Develop – put the above ideas into production, pilot the project, experiment and evaluate what works
Implement – ongoing process of updating, revising, tweaking, optimizing the program design
Evaluate – assess the degree to which the original learning goals have been met
Implications for learning strategy work
Straightforward, really. The ADDIE model (or other similarly conceived alternative) can be a way to approach the planning and design of a learning program. I would suggest that it lends itself best to a learning series, or an extended program of some kind where more careful, upfront planning is more critical. My word of caution here, is that, while the model may lend itself especially well to “training” where information transmission is central, it may prove overly structured in some of the contexts of learning strategy work where outcomes are more fluid and emergent. Still, it can act as a good planning tool, or a place to start.
Conditions of Learning (Robert Gagne)
Basic idea
This “model” is less focused on instructional design and more on effective instruction once in “the classroom” with students. Robert Gagne suggests nine events in the sequence of effective instruction and the corresponding student thinking processes at each event:
- Gaining attention (reception)
- Informing learners of the objective (expectancy)
- Stimulating recall of prior learning (retrieval)
- Presenting the stimulus (selective perception)
- Providing learning guidance (semantic encoding)
- Eliciting performance (responding)
- Providing feedback (reinforcement)
- Assessing performance (retrieval)
- Enhancing retention and transfer (generalization).

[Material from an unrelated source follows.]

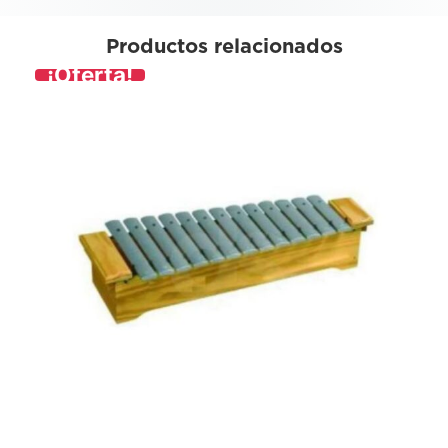
Productos relacionados
¡Oferta!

Learning Strategists often find themselves in the role of teacher, tasked with the provision of well-considered, guided learning and instructional experiences for students. This is intuitive business, it’s complex business. And that’s all ok. An insistence on neatness in what is inevitably a messy situation is never good teaching. But, it needn’t be a complete improvisation either – it can be guided by what we know to be effective in the learning and teaching moment. The application of Gagne’s nine-events can be a useful application in this regard, a kind of menu to which you can refer in the design and execution of your lesson plan.

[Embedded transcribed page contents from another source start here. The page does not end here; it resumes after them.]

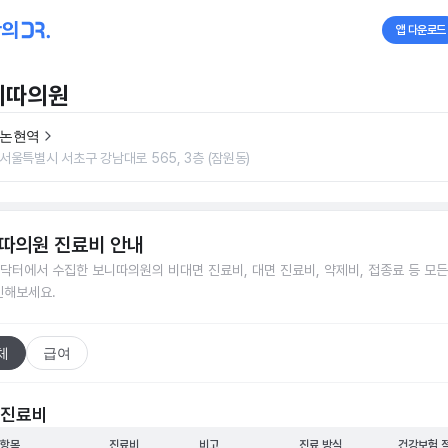
앱 다운로드
니따의원
논현역
서울특별시 서초구 강남대로 565, 3층 (잠원동)
따의원
진료비 안내
닥터에서 수집한
보니따의원
의 비대면 진료비, 대면 진료비, 약제비, 접종료 등 모
인해보세요.
체
급여
 진료비
 항목
진료비
비고
진료 방식
건강보험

First People’s Principles of Learning
Basic idea
In the early 2000’s, the First Nations Education Steering Committee in British Columbia developed the First People’s Principles of Learning for the BC Ministry of Education, so that it could be embedded as a framework into K-12 teaching. They were developed by and advisory committee made up of Indigenous Elders, scholars and knowledge keepers as a way to authentically embody important aspects of Indigenous pedagogy.

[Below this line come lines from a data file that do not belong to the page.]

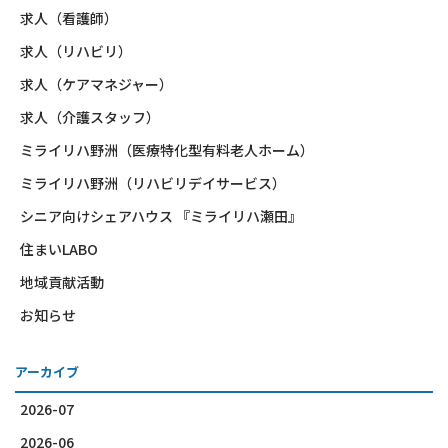
求人（看護師）
求人（リハビリ）
求人（ケアマネジャー）
求人（介護スタッフ）
ミライリハ野洲（医療特化型有料老人ホーム）
ミライリハ野洲（リハビリデイサービス）
シニア向けシェアハウス 『ミライリハ瀬田』
住まいLABO
地域貢献活動
お知らせ
アーカイブ
2026-07
2026-06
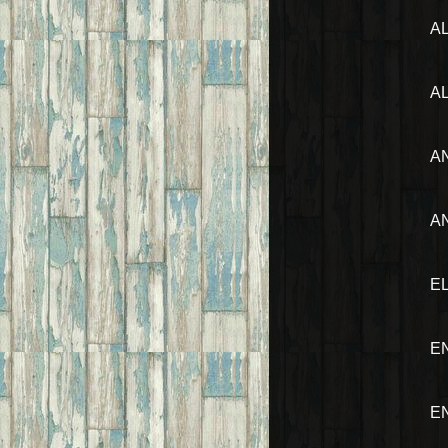
A
A
A
A
E
E
E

The Principles are as follows:
- Learning ultimately supports the well-being of the self, the family, the community, the land, the spirits, and the ancestors.
- Learning is holistic, reflexive, reflective, experiential, and relational (focused on connectedness, on reciprocal relationships, and a sense of place).
- Learning involves recognizing the consequences of one‘s actions.
- Learning involves generational roles and responsibilities.
- earning recognizes the role of Indigenous knowledge.
- Learning is embedded in memory, history, and story.
- Learning involves patience and time.
- Learning requires exploration of one‘s identity.
- Learning involves recognizing that some knowledge is sacred and only shared with permission and/or in certain situations.
Again, this provides another useful set of ideas for an educator designing and guiding educational experiences, one that draws upon a deep and rich Indigenous tradition of pedagogy, and focuses your attention on the more humane, ethical, holistic responsibilities of the educator, and the transcendent features of teaching and learning experiences. These principles represent a set of commonly shared ideas amongst Indigenous people, but it’s, of course, important to also recognize that it does not capture the full reality of variation and complexity amongst Indigenous people. Reflection upon and adoption of this framework in your own teaching can be an act of reconciliation, if it is accompanied by the appropriate acknowledgements about where it comes from.